I like government. There. Said out loud. It is We, the people!
Nothing gets me riled more than a bunch of Repubs trying to run a government they fundamentally dislike.
# posted by ThePress : 6:52 PM
Dab nab it! I had a comment and my dang computer froze.
Anyway, I think I said something like:
You're definitely not interrupting, Pecheur. I've been asking questions because I know next-to-nothing about OK history. It's been an interesting conversation.
I'll have to look up your references later, Press, when I have more time. We'll see if I have anything more to ask after that.
Thanks for the additional history lesson, Trix! :)

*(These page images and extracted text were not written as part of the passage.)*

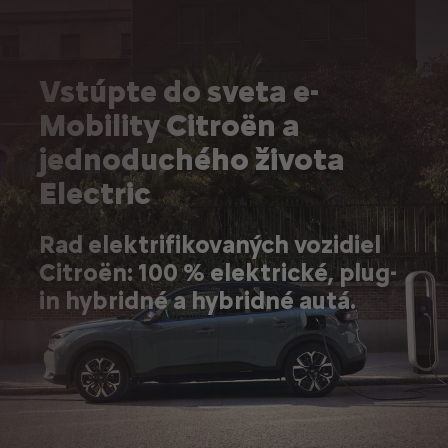
Vstúpte do sveta e-
Mobility Citroën a
jednoduchého života
Electric
Rad elektrifikovaných vozidiel
Citroën: 100 % elektrické, plug-
in hybridné a hybridné autá.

# posted by FrenziedFeline : 7:54 PM
Thanks feline lover!!!! I too love coming here and getting edumacated about OK history. ER really knows his stuff, or at least he pulls it off well. [Bingo. -- ER] I wish he would become a history prof somewhere and corrupt the minds of the innocent.
With much respect.
# posted by pecheur : 10:54 PM
Wednesday, June 01, 2005
ER Hometown News II
Praise Festival Set
Come See A Man Evangelistic International Ministries is presenting A Church Without Walls Praise and Preach-a-thon Festival ...
The event will be held at Jay Reynolds Park on the corner of Opdyke and Iola Streets in Sallisaw. Norman and Jeannie (M.) will present a puppet ministry, 'Monkey Business and Friends' ...
Bikers Group Holds Meeting
Members of the Bikers Making A Difference (BMAD) Helping People charitable biker organization met May 15 at the Sallisaw Civic Center for their monthly meeting. ...
A moment of silence was held to remember (B.G.) who died May 14 while riding his bike. The group voted to send a wreath to his family. ...
Helen (G.) suggested members contacting her each month with a kind deed a BMAD member has done for another BMAD member so they can be given a token of appreciation and be the sweetheart of the month. This month, Jerry (T.) was surprised with a pan of his favorite food, cornbread that Helen made. ...
Melanie (D.) was the winner of the 50-50 drawing. She donated it back to BMAD. ...
A Pretty Boy Floyd Poker Run and Barbecue were held April 16 for Logan (L.), of Muldrow, who was injured in an accident when he was 2 years old. ... Logan is known as Logey Bogey to the BMAD members.
Anthony (E.) closed the meeting with prayer. ...
News to Use
Tim (P.) and the 'Traveling Gospel Band' along with Forman (S.) and the 'Revelators,' and the 'Missouri Revelators,' gospel music groups, will perform at the Wilderness Gospel Singing beginning at 7 p.m. Saturday. Wilderness Gospel is located on U.S. Highway 59, three and one half miles north of Sallisaw. The public is welcome to attend.
The 19th annual (A.) family reunion will be held Sunday at the (P.) Family Bluegrass Barn at Northview, 12 miles north of Sallisaw on U.S. Highway 59 and right for about three and a half miles on the blacktop road. ... A bluegrass music show will be held at 7:30 p.m. ...
I love where I'm from. And these people are not naturally "red." They're blue. But no way in hell, or in heaven's name, would most of 'em vote for a Yankee lefty. Dems take heed.